In March 2001, Cable and Wireless sold its 52.5 percent stake in Cable and Wireless Optus, which was the second-largest telecom company in Australia, to SingTel; the deal was said to be the second largest corporate deal in Australian history. In November 2001, Cable and Wireless acquired the bankrupt co-location provider Exodus Communications in exchange for US$800 million, and Exodus' operations were then merged with the previously acquired Digital Island and renamed Cable and Wireless America. Also that year, Cable & Wireless bought Digital Island for $340 million and merged the two companies' global networks to create a larger IP backbone.

In May 2002, Cable and Wireless purchased Guernsey Telecoms from the States of Guernsey. Later in 2002, Cable & Wireless announced its withdrawal from the US corporate market, with operations being sold to Primus Telecom. In December of that year, legal action broke out over between Cable & Wireless and a group of investors over claims that the firm had issued false and misleading statements which had led to investors facing heavy losses.

In March 2004, SAVVIS Communications Corporation purchased Cable and Wireless America for US$155 million via the Chapter 11 creditor protection process, assuming liabilities of around US$12.5 million and assets including the former MCI IP backbone AS3561. Cable & Wireless acquired Energis in exchange for £674 million in August 2005, resulting in a reverse takeover in terms of senior management, with John Pluthero appointed from Energis to head the UK business and Francesco Caio departing by April 2006. Cable & Wireless cancelled its American depositary receipts programme in December 2005, voluntarily delisting from the New York Stock Exchange.

In February 2007, Cable & Wireless sold the Web Technology Group, which focused on internet systems for the UK government; one month later, it also sold its cabling business Allnet. That same year, Cable & Wireless publicly disputed BT's connection charges for new customers, alleging its negative impact on their business.
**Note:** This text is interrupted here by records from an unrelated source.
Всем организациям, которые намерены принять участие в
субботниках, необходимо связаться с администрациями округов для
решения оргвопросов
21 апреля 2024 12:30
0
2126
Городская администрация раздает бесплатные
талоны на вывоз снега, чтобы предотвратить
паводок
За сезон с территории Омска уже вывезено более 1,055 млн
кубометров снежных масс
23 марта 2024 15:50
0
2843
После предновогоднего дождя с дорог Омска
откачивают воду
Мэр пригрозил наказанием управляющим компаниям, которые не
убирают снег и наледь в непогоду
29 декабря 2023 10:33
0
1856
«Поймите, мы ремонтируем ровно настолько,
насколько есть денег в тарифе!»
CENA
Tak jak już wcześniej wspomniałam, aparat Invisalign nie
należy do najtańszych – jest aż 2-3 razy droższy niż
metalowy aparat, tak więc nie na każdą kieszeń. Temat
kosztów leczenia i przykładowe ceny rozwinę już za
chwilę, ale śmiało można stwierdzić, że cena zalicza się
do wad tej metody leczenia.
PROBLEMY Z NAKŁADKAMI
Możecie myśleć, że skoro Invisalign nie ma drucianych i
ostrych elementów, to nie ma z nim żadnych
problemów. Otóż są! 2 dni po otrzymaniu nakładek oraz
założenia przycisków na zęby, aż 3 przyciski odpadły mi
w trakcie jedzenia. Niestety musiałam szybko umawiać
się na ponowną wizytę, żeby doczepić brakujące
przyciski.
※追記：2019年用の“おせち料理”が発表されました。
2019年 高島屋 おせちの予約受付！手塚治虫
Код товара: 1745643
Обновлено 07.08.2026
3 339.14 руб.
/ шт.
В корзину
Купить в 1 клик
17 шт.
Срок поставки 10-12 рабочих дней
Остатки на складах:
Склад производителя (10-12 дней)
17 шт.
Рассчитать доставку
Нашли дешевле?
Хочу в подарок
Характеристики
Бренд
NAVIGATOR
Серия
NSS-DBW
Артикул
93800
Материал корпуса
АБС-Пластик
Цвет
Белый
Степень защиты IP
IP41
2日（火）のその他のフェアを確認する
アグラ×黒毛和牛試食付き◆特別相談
In October 2008, Cable & Wireless completed the purchase of Thus plc, which was rebranded as "Thus, a Cable & Wireless business".
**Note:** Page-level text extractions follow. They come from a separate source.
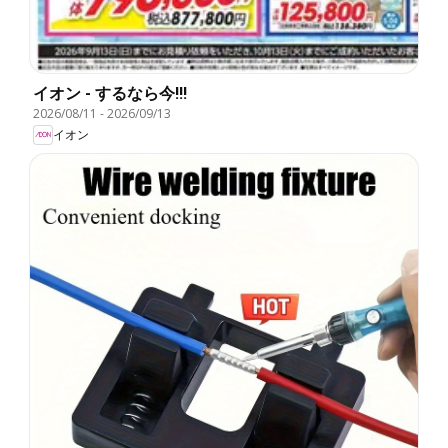
イオン - するなら今!!!
2026/08/11
-
2026/09/13
イオン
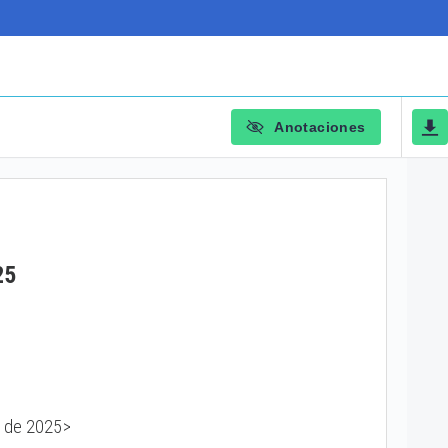
Anotaciones
25
e de 2025>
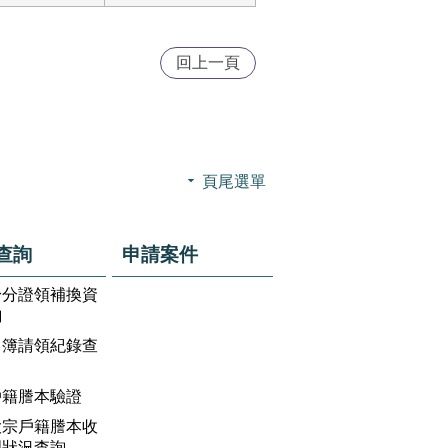
回上一頁
頁尾選單
查詢
申請案件
身分證領補換資
詢
名簿請領紀錄查
戶籍謄本驗證
大宗戶籍謄本收
理狀況查詢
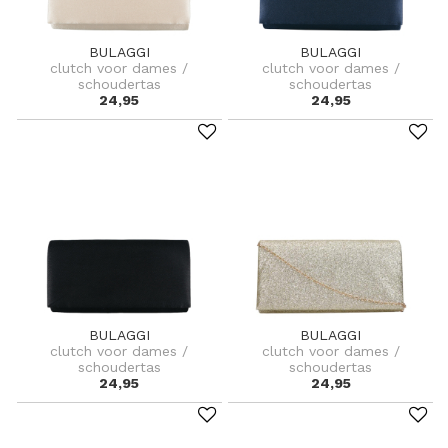
BULAGGI
BULAGGI
clutch voor dames /
clutch voor dames /
schoudertas
schoudertas
24,95
24,95
BULAGGI
BULAGGI
clutch voor dames /
clutch voor dames /
schoudertas
schoudertas
24,95
24,95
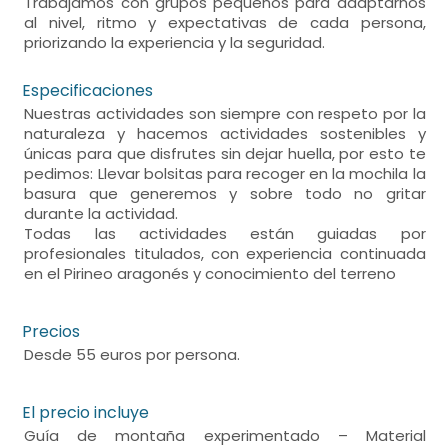
Trabajamos con grupos pequeños para adaptarnos
al nivel, ritmo y expectativas de cada persona,
priorizando la experiencia y la seguridad.
Especificaciones
Nuestras actividades son siempre con respeto por la
naturaleza y hacemos actividades sostenibles y
únicas para que disfrutes sin dejar huella, por esto te
pedimos: Llevar bolsitas para recoger en la mochila la
basura que generemos y sobre todo no gritar
durante la actividad.
Todas las actividades están guiadas por
profesionales titulados, con experiencia continuada
en el Pirineo aragonés y conocimiento del terreno
Precios
Desde 55 euros por persona.
El precio incluye
Guía de montaña experimentado – Material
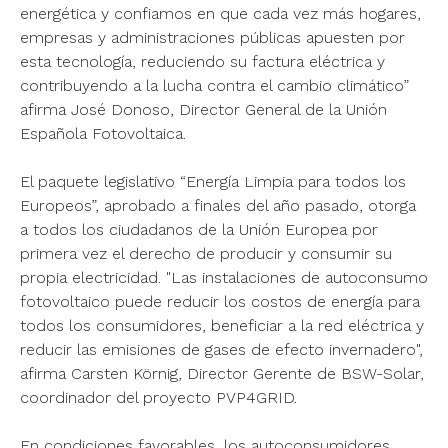
energética y confiamos en que cada vez más hogares,
empresas y administraciones públicas apuesten por
esta tecnología, reduciendo su factura eléctrica y
contribuyendo a la lucha contra el cambio climático”
afirma José Donoso, Director General de la Unión
Española Fotovoltaica.
El paquete legislativo “Energía Limpia para todos los
Europeos”, aprobado a finales del año pasado, otorga
a todos los ciudadanos de la Unión Europea por
primera vez el derecho de producir y consumir su
propia electricidad. "Las instalaciones de autoconsumo
fotovoltaico puede reducir los costos de energía para
todos los consumidores, beneficiar a la red eléctrica y
reducir las emisiones de gases de efecto invernadero",
afirma Carsten Körnig, Director Gerente de BSW-Solar,
coordinador del proyecto PVP4GRID.
En condiciones favorables, los autoconsumidores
In November 2009, the Cable and Wireless plc board announced its intention to separate the Cable & Wireless Communications Group and the Cable & Wireless Worldwide Group, reflecting its belief that the businesses had reached a position where they would deliver increased value to shareholders as separately listed companies. On 26 March 2010, Cable & Wireless Communications demerged as the former CWI Group business (Cable & Wireless International) from Cable and Wireless plc and was listed as a public company on the London Stock Exchange. Cable & Wireless plc became Cable & Wireless Worldwide.

On 23 April 2012, Vodafone announced an agreement to acquire Cable & Wireless Worldwide in exchange for £1.04 billion. The purchase was completed on 30 July 2012, and Cable & Wireless was fully integrated into Vodafone on 1 April 2013.